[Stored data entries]
= = = = = = =
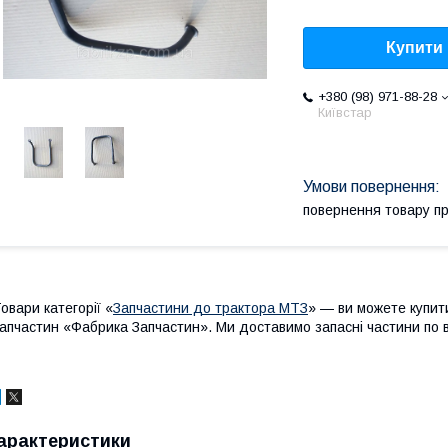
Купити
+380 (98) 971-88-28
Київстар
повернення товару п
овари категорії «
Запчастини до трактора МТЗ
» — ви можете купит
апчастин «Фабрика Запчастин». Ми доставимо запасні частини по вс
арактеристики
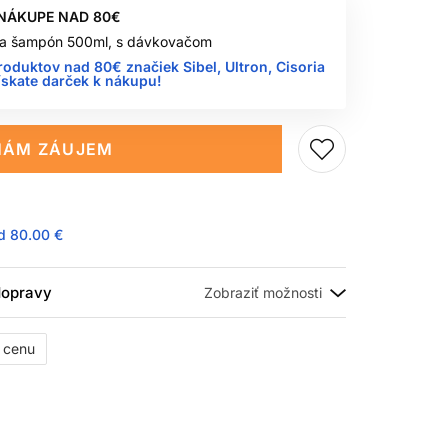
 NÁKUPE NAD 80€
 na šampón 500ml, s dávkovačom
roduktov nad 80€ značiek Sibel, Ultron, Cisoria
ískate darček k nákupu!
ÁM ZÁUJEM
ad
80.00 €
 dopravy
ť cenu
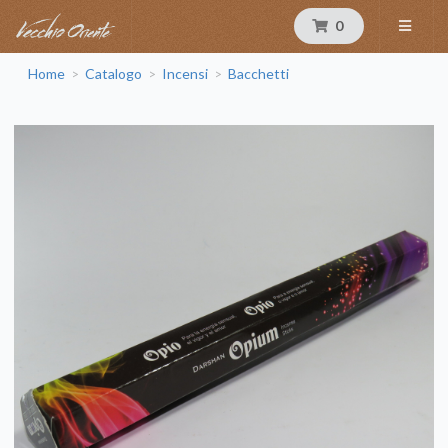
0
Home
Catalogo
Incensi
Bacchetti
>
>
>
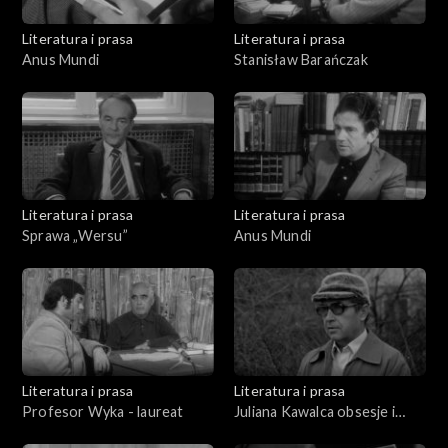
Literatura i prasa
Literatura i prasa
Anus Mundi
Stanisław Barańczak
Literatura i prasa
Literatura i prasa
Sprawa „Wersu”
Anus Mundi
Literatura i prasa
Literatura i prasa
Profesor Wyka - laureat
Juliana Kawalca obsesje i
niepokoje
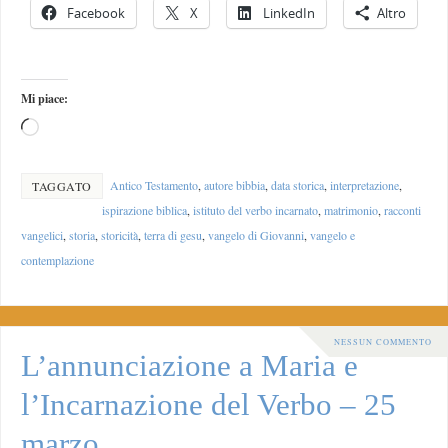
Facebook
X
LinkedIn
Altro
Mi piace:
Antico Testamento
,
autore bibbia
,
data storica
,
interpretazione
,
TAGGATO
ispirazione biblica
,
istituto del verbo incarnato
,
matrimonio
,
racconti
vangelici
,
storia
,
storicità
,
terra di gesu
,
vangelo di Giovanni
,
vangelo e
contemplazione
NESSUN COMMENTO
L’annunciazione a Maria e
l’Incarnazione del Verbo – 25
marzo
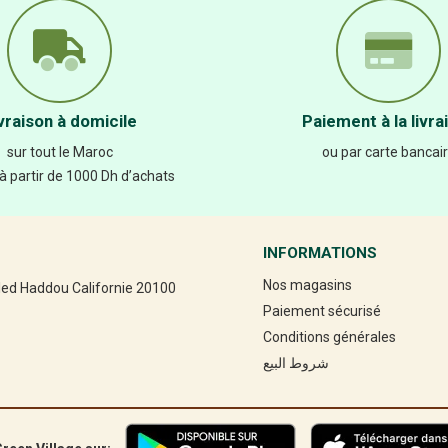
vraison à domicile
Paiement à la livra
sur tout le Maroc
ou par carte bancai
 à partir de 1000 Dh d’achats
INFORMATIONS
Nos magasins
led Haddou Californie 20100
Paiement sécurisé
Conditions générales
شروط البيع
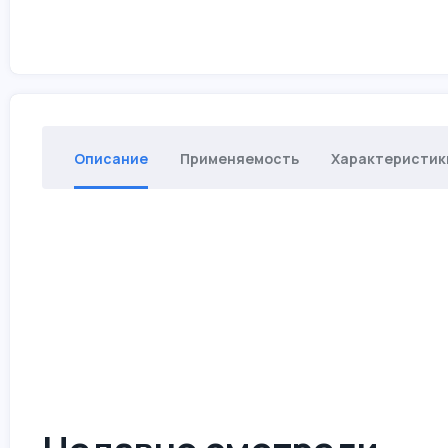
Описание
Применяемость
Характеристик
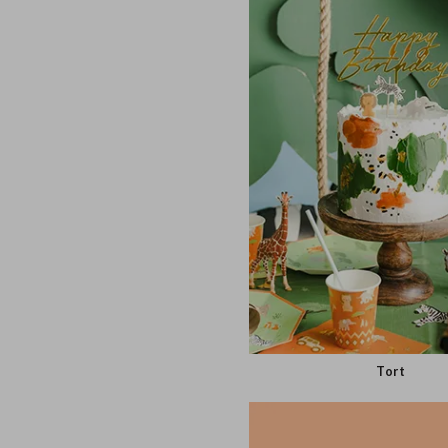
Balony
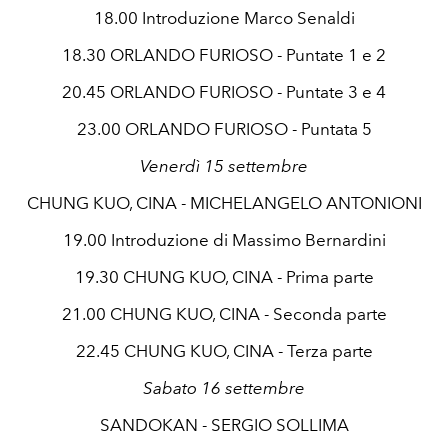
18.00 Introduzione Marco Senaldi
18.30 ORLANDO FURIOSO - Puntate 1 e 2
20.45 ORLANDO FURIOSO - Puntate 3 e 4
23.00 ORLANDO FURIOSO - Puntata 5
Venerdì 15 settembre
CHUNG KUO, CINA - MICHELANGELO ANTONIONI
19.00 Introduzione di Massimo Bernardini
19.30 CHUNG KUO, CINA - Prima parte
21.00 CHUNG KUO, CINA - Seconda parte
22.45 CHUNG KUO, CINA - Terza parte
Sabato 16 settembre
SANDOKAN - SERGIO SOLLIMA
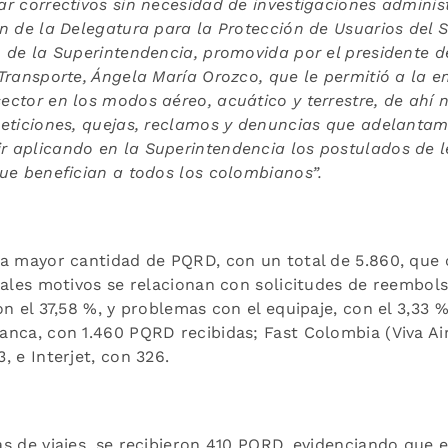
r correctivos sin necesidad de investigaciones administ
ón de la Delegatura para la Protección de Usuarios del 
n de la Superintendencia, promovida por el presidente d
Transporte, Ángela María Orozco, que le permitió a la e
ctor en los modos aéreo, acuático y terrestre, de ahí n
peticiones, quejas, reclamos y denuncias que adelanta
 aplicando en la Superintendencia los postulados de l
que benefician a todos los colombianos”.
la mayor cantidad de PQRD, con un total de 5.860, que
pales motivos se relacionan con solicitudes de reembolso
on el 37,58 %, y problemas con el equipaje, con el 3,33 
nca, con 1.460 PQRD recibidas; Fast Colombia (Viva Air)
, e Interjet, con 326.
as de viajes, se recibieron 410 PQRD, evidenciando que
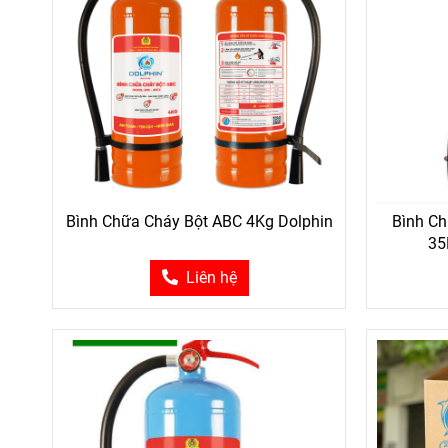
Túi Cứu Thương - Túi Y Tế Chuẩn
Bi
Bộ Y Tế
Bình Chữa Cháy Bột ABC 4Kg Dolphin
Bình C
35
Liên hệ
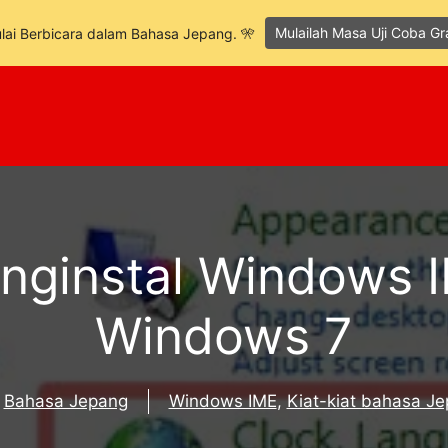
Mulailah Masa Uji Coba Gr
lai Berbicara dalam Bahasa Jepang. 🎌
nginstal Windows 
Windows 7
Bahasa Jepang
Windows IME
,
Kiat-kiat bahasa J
= = = = = = =
Task directions | Copy the lines above exactly and exclude every image.

Answer to the problem |
Купити
+380 (98) 971-88-28
Київстар
повернення товару п
овари категорії «
Запчастини до трактора МТЗ
» — ви можете купит
апчастин «Фабрика Запчастин». Ми доставимо запасні частини по вс
арактеристики
 NÁKUPE NAD 80€
 na šampón 500ml, s dávkovačom
roduktov nad 80€ značiek Sibel, Ultron, Cisoria
ískate darček k nákupu!
ÁM ZÁUJEM
ad
80.00 €
 dopravy
ť cenu
0
Home
Catalogo
Incensi
Bacchetti
>
>
>
Literatura i prasa
Literatura i prasa
Anus Mundi
Stanisław Barańczak
Literatura i prasa
Literatura i prasa
Sprawa „Wersu”
Anus Mundi
Literatura i prasa
Literatura i prasa
Profesor Wyka - laureat
Juliana Kawalca obsesje i
niepokoje
Facebook
X
LinkedIn
Altro
Mi piace:
Antico Testamento
,
autore bibbia
,
data storica
,
interpretazione
,
TAGGATO
ispirazione biblica
,
istituto del verbo incarnato
,
matrimonio
,
racconti
vangelici
,
storia
,
storicità
,
terra di gesu
,
vangelo di Giovanni
,
vangelo e
contemplazione
NESSUN COMMENTO
L’annunciazione a Maria e
l’Incarnazione del Verbo – 25
marzo
vraison à domicile
Paiement à la livra
sur tout le Maroc
ou par carte bancai
 à partir de 1000 Dh d’achats
INFORMATIONS
Nos magasins
led Haddou Californie 20100
Paiement sécurisé
Conditions générales
شروط البيع
Описание
Применяемость
Характеристик
Balony
18.00 Introduzione Marco Senaldi
18.30 ORLANDO FURIOSO - Puntate 1 e 2
20.45 ORLANDO FURIOSO - Puntate 3 e 4
23.00 ORLANDO FURIOSO - Puntata 5
Venerdì 15 settembre
CHUNG KUO, CINA - MICHELANGELO ANTONIONI
19.00 Introduzione di Massimo Bernardini
19.30 CHUNG KUO, CINA - Prima parte
21.00 CHUNG KUO, CINA - Seconda parte
22.45 CHUNG KUO, CINA - Terza parte
Sabato 16 settembre
SANDOKAN - SERGIO SOLLIMA
r correctivos sin necesidad de investigaciones administ
ón de la Delegatura para la Protección de Usuarios del 
n de la Superintendencia, promovida por el presidente d
Transporte, Ángela María Orozco, que le permitió a la e
ctor en los modos aéreo, acuático y terrestre, de ahí n
peticiones, quejas, reclamos y denuncias que adelanta
 aplicando en la Superintendencia los postulados de l
que benefician a todos los colombianos”.
la mayor cantidad de PQRD, con un total de 5.860, que
pales motivos se relacionan con solicitudes de reembolso
on el 37,58 %, y problemas con el equipaje, con el 3,33 
nca, con 1.460 PQRD recibidas; Fast Colombia (Viva Air)
, e Interjet, con 326.
as de viajes, se recibieron 410 PQRD, evidenciando que
Túi Cứu Thương - Túi Y Tế Chuẩn
Bi
Bộ Y Tế
Bình Chữa Cháy Bột ABC 4Kg Dolphin
Bình C
35
Liên hệ
Mulailah Masa Uji Coba Gr
lai Berbicara dalam Bahasa Jepang. 🎌
nginstal Windows 
Windows 7
Bahasa Jepang
Windows IME
,
Kiat-kiat bahasa J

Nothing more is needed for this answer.